Au cœur du Berry, cette maison de maître du milieu du XVIIIe siècle déploie son élégance sobre entre cour d'honneur et jardin à la française, avec ses trois avenues en patte d'oie et ses intérieurs aux lambris d'époque préservés.
History
Nichée dans la douceur des paysages berrichons, la maison de maître des Girards à Saint-Aubin constitue un exemple remarquablement bien conservé de la demeure gentilhommière de province telle qu'elle s'épanouissait en Berry au siècle des Lumières. Loin du faste des grandes résidences aristocratiques, elle incarne cette architecture du juste milieu, élégante sans ostentation, fonctionnelle sans sécheresse, où le bon goût s'exprime dans la mesure et l'harmonie des proportions. La composition du domaine séduit par sa lisibilité et sa cohérence. Le corps de logis principal, flanqué de deux ailes basses formant un U ouvert sur la cour d'honneur, organise l'espace avec une clarté toute classique. À l'est, les cuisines et la chapelle privée; à l'ouest, les dépendances domestiques — sellerie, logement du cocher — témoignent d'une organisation minutieuse propre aux domaines ruraux gérés par leurs propriétaires. Les bâtiments agricoles, regroupés autour de leur propre cour, rappellent que cette demeure était aussi le centre d'une exploitation terrienne vivante. L'intérieur réserve de véritables surprises au visiteur attentif. Les lambris du salon du rez-de-chaussée, ceux de la chapelle et d'une chambre de l'aile ouest ont traversé les siècles dans un état de conservation enviable. Ces boiseries, caractéristiques du goût ornemental du XVIIIe siècle provincial, conjuguent sobriété et raffinement, témoignant du soin apporté par la famille de l'Estang à l'aménagement de leur résidence. Le jardin, dans le prolongement du logis, a conservé ses grandes lignes originelles, offrant cette continuité végétale si précieuse pour comprendre l'esprit du lieu. Mais c'est peut-être côté nord que la mise en scène atteint son point culminant : trois longues avenues en patte d'oie, solennellement bordées d'arbres, s'élancent depuis la grille d'entrée vers l'horizon des champs, transformant la simple entrée d'un domaine rural en une déclaration architecturale d'une ambition toute classique.
Architecture
La maison des Girards illustre avec une remarquable fidélité les principes de l'architecture domestique classique provinciale du XVIIIe siècle. Le corps de logis principal, sobre et équilibré, s'organise selon une symétrie bilatérale caractéristique : fenêtres régulièrement espacées, toiture à croupes vraisemblablement couverte de tuiles plates selon la tradition locale, corniche mouluré marquant la séparation entre murs et toiture. Les deux ailes basses, disposées en retour d'équerre de part et d'autre du bâtiment principal, définissent une cour d'honneur ouverte qui constitue le véritable espace de représentation du domaine. Cette organisation tripartite — aile est abritant les cuisines et la chapelle, corps central réservé aux appartements de réception et de l'intimité familiale, aile ouest dévolue aux dépendances domestiques — révèle un programme architectural parfaitement hiérarchisé.
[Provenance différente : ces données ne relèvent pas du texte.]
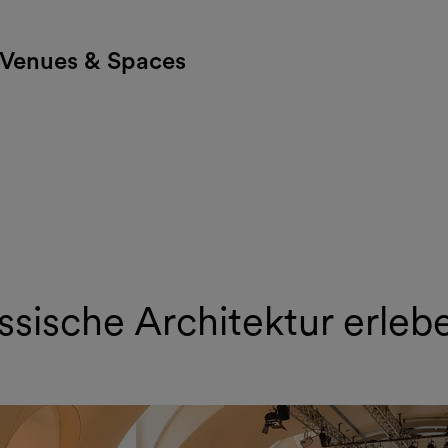
Venues & Spaces
sische Architektur erleb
À l'intérieur, les lambris conservés constituent l'ornement le plus précieux de la demeure. Ceux du salon du rez-de-chaussée, de la chapelle et d'une chambre de l'aile ouest témoignent du soin apporté à la décoration intérieure : panneaux moulurés, encadrements de portes soignés, probables dessus-de-porte ornés, le tout dans une gamme chromatique et formelle propre au Louis XV provincial. La chapelle privée, avec ses lambris, devait présenter un caractère à la fois intime et dévot caractéristique de la piété nobiliaire du XVIIIe siècle. L'organisation paysagère du domaine mérite une mention particulière. Côté nord, les trois avenues en patte d'oie bordées d'arbres constituent une mise en scène grandiose de l'entrée, évoquant — à une échelle plus modeste — les compositions de Versailles ou de Chantilly. Ce motif, hérité de la tradition des jardins royaux et princiers, témoigne des ambitions esthétiques du commanditaire et de sa connaissance des réalisations les plus prestigieuses de son temps. Côté sud, le jardin à la française a conservé ses tracés essentiels, offrant un contrepoint végétal à la rigueur architecturale des bâtiments.